**PROBLEM:**
Across the entries below, how many lines contain the string "email"? Only the number is wanted.

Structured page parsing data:
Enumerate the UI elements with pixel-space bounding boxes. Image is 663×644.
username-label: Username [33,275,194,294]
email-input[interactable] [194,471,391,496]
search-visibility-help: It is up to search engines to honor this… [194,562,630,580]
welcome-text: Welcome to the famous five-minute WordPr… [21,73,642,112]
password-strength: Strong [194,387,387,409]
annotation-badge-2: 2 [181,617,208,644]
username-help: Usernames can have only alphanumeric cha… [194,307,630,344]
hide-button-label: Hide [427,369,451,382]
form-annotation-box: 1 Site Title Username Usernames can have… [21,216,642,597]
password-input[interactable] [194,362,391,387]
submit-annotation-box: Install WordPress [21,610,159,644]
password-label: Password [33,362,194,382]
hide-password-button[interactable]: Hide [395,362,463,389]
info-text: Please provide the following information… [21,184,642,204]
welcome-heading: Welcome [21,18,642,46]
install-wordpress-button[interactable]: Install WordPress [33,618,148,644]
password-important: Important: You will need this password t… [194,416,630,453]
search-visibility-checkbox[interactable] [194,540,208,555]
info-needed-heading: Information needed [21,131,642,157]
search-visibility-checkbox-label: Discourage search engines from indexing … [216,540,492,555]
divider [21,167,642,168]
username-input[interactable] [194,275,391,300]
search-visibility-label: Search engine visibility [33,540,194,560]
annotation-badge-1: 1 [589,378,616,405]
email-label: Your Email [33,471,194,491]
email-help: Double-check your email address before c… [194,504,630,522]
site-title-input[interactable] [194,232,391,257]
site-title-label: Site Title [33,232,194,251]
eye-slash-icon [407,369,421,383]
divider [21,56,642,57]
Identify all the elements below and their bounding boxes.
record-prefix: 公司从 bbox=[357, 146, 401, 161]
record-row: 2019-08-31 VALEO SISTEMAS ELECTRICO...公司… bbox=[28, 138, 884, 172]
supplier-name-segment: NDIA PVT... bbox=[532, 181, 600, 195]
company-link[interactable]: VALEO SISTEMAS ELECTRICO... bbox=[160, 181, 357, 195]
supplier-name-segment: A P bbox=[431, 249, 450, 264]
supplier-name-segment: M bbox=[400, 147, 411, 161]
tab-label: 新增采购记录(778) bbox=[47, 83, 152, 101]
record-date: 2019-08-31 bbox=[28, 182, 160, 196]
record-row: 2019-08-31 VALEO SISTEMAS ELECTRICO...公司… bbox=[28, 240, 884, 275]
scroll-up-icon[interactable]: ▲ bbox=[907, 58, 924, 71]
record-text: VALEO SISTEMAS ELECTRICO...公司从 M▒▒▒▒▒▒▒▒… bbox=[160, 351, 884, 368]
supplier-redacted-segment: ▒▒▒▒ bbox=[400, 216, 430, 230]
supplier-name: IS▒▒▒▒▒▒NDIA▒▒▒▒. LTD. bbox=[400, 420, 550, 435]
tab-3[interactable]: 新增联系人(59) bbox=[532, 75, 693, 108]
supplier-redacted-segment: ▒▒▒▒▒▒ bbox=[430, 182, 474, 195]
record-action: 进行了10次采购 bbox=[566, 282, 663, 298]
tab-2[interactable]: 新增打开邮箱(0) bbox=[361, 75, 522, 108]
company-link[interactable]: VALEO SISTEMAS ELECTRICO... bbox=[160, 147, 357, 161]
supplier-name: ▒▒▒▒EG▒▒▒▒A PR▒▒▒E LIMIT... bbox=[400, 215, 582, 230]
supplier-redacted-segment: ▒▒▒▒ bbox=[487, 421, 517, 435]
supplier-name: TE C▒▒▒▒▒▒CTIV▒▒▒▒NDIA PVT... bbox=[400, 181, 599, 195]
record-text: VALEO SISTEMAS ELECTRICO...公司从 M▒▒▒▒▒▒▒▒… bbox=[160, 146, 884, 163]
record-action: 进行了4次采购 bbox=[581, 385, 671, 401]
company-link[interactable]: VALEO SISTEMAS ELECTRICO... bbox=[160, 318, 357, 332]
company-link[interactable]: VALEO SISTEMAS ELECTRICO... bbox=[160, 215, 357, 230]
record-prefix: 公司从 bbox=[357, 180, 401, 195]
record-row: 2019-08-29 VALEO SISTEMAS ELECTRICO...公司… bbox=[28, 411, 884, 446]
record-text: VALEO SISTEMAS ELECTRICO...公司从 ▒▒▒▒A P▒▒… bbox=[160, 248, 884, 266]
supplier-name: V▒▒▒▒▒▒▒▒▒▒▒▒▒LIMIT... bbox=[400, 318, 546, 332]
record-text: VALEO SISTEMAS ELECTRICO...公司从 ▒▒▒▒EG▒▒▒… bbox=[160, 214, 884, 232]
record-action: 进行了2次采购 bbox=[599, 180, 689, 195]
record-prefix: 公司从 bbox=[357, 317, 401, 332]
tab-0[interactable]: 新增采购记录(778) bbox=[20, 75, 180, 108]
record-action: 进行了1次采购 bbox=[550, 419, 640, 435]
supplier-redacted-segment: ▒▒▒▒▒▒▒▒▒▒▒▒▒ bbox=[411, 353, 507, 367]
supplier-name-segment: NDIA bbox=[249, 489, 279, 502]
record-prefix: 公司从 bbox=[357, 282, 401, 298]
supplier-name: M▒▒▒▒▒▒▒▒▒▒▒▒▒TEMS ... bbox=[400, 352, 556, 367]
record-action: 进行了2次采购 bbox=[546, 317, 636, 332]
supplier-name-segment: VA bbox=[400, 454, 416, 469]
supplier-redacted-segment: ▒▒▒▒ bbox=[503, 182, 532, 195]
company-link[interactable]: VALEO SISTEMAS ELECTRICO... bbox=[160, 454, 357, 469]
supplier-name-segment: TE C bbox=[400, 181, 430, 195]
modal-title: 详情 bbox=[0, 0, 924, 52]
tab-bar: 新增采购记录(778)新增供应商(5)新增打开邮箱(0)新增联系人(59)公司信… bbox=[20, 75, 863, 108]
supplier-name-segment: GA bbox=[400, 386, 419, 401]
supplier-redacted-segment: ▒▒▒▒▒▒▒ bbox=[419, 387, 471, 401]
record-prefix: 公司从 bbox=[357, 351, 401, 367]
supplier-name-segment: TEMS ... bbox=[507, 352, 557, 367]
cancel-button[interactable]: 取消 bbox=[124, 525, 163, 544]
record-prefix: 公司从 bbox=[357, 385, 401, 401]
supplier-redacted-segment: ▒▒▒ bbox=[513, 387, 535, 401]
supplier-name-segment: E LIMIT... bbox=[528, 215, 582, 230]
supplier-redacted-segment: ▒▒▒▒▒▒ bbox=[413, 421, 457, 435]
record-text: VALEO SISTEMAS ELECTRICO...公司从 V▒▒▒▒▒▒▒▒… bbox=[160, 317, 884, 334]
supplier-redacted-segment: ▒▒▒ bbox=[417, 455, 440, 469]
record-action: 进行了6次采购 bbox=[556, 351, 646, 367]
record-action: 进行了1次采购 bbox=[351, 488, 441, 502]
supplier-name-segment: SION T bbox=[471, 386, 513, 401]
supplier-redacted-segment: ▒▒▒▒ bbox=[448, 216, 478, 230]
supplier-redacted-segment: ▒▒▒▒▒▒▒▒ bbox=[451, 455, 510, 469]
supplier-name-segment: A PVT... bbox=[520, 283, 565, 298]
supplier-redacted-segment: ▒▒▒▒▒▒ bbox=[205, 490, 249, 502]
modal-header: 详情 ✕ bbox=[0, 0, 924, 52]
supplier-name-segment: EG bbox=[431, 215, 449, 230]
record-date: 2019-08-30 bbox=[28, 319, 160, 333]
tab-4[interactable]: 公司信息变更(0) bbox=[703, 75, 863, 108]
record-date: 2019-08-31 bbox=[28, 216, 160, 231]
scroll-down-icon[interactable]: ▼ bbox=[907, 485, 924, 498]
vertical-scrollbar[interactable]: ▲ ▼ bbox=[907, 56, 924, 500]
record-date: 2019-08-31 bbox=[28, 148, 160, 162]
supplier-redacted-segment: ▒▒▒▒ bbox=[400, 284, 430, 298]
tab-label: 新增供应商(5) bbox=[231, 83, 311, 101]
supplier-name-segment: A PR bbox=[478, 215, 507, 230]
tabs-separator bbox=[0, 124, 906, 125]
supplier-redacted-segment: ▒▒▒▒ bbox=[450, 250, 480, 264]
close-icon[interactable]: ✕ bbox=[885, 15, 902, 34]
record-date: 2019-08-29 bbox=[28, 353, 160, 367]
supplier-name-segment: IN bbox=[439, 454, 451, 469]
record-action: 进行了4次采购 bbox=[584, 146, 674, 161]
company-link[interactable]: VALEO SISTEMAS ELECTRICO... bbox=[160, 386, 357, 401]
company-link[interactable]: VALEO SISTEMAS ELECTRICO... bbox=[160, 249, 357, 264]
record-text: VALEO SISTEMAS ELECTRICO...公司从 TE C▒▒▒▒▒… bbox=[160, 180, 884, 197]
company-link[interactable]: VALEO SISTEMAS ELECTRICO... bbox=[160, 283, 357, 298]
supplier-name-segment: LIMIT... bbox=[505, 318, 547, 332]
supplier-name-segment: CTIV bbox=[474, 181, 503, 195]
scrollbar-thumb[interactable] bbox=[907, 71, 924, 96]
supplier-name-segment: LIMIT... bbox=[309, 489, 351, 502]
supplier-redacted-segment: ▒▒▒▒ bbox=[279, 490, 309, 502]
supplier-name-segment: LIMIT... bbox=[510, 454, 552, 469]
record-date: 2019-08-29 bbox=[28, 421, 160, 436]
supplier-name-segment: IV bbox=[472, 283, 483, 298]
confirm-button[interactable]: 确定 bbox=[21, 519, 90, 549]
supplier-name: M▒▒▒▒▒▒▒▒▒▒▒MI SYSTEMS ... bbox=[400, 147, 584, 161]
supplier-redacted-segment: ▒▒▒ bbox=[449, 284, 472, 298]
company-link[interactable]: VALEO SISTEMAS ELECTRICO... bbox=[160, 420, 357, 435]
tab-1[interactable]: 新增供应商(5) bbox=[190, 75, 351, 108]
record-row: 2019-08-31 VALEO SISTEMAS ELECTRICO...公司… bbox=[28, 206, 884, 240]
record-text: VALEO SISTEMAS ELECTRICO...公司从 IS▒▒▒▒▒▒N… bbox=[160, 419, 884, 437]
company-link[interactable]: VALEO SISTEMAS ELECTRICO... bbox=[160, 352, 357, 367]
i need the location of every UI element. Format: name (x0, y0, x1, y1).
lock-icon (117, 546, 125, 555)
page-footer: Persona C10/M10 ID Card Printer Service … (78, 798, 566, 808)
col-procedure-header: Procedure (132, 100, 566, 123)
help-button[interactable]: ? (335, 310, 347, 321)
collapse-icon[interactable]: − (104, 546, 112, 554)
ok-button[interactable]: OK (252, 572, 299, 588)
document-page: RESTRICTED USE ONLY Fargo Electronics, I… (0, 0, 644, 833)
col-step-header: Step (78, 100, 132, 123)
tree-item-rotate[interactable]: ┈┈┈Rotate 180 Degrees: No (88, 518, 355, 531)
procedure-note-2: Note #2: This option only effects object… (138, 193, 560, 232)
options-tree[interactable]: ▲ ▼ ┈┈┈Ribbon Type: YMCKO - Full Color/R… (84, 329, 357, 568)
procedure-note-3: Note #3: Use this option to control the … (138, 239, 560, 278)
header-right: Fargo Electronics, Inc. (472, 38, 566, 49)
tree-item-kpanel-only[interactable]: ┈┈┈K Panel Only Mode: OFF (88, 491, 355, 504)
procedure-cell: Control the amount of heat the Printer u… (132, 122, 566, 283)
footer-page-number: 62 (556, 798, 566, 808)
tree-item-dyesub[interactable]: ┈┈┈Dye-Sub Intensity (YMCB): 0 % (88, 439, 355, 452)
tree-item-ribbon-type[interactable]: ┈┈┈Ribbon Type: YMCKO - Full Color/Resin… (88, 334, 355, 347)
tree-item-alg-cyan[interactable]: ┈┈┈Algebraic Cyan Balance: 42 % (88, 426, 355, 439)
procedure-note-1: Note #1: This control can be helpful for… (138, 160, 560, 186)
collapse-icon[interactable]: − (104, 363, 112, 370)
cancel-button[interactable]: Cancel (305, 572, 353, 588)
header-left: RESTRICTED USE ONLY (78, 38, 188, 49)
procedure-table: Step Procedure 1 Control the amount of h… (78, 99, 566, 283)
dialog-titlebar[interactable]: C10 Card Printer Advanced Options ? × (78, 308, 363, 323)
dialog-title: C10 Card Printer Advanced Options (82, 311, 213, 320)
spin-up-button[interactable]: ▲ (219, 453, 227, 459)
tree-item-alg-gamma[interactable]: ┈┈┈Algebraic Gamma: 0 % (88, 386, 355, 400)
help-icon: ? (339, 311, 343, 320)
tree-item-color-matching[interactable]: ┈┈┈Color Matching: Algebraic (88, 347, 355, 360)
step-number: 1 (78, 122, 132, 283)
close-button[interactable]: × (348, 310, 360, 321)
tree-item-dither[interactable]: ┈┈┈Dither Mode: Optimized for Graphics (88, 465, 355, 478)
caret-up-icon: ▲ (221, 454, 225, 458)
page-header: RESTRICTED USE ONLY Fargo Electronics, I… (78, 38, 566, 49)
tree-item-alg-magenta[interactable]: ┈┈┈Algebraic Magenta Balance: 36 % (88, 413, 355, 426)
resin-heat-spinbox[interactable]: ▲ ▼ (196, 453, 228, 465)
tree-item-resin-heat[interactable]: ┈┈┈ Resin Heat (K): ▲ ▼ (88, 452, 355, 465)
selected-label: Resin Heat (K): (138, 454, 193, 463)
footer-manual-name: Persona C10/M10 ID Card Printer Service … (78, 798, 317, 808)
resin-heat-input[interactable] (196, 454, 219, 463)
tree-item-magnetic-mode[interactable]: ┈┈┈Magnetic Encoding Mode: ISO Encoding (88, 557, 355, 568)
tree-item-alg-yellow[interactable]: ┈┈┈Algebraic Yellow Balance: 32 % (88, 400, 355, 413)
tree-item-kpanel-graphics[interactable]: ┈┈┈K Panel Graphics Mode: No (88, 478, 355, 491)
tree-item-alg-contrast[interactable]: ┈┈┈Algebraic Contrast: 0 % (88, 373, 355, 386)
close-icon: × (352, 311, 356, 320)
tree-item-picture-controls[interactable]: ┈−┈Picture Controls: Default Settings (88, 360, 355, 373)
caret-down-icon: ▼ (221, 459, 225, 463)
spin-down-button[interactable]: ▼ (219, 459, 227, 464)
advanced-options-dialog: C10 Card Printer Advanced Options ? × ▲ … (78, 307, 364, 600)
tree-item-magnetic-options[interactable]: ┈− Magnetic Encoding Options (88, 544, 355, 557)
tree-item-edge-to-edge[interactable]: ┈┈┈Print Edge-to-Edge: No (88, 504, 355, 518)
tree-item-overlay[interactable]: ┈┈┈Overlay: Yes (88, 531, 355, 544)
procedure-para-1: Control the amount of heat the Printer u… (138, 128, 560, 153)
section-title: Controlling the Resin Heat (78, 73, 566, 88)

**ANSWER TO THIS PROBLEM:**
3